DATASET CONTENT -
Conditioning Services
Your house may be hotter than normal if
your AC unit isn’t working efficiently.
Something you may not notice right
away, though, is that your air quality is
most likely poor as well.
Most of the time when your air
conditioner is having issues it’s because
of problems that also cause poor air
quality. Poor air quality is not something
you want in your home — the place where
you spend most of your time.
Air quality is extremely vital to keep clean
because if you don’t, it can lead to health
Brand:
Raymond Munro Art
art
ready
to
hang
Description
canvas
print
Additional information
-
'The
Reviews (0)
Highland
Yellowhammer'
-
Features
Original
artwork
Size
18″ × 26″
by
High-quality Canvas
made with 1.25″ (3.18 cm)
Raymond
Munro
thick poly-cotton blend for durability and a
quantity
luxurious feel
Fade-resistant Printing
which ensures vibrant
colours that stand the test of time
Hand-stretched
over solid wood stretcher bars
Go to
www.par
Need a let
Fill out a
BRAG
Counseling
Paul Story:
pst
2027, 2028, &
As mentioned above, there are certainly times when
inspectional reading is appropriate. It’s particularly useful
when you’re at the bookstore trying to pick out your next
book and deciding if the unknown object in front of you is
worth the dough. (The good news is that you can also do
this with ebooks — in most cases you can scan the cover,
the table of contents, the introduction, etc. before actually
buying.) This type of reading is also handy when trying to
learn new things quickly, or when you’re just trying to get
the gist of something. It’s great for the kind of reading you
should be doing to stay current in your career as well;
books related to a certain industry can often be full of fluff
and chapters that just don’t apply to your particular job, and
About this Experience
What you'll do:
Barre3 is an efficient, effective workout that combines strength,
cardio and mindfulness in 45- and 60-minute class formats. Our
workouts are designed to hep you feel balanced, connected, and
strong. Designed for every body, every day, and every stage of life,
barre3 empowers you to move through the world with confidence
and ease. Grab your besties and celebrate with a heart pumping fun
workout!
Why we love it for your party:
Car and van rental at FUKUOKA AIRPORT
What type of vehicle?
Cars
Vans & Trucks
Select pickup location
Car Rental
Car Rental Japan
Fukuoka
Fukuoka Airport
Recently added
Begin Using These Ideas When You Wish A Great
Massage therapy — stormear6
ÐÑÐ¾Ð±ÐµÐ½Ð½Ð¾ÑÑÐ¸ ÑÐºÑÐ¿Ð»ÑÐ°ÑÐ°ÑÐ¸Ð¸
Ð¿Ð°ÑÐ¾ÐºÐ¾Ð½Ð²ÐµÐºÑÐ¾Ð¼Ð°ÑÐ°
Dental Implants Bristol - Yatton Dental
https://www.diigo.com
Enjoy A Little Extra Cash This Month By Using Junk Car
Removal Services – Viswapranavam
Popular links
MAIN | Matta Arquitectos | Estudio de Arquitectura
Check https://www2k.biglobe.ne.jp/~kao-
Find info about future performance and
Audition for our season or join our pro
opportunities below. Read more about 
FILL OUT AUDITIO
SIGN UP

TASK DETAILS - Exact retyping is required: the line with "ÐÑÐ¾Ð±ÐµÐ½Ð½" through the end of the data, both ends included, and no other line.

EXPECTED ANSWER -
ÐÑÐ¾Ð±ÐµÐ½Ð½Ð¾ÑÑÐ¸ ÑÐºÑÐ¿Ð»ÑÐ°ÑÐ°ÑÐ¸Ð¸
Ð¿Ð°ÑÐ¾ÐºÐ¾Ð½Ð²ÐµÐºÑÐ¾Ð¼Ð°ÑÐ°
Dental Implants Bristol - Yatton Dental
https://www.diigo.com
Enjoy A Little Extra Cash This Month By Using Junk Car
Removal Services – Viswapranavam
Popular links
MAIN | Matta Arquitectos | Estudio de Arquitectura
Check https://www2k.biglobe.ne.jp/~kao-
Find info about future performance and
Audition for our season or join our pro
opportunities below. Read more about 
FILL OUT AUDITIO
SIGN UP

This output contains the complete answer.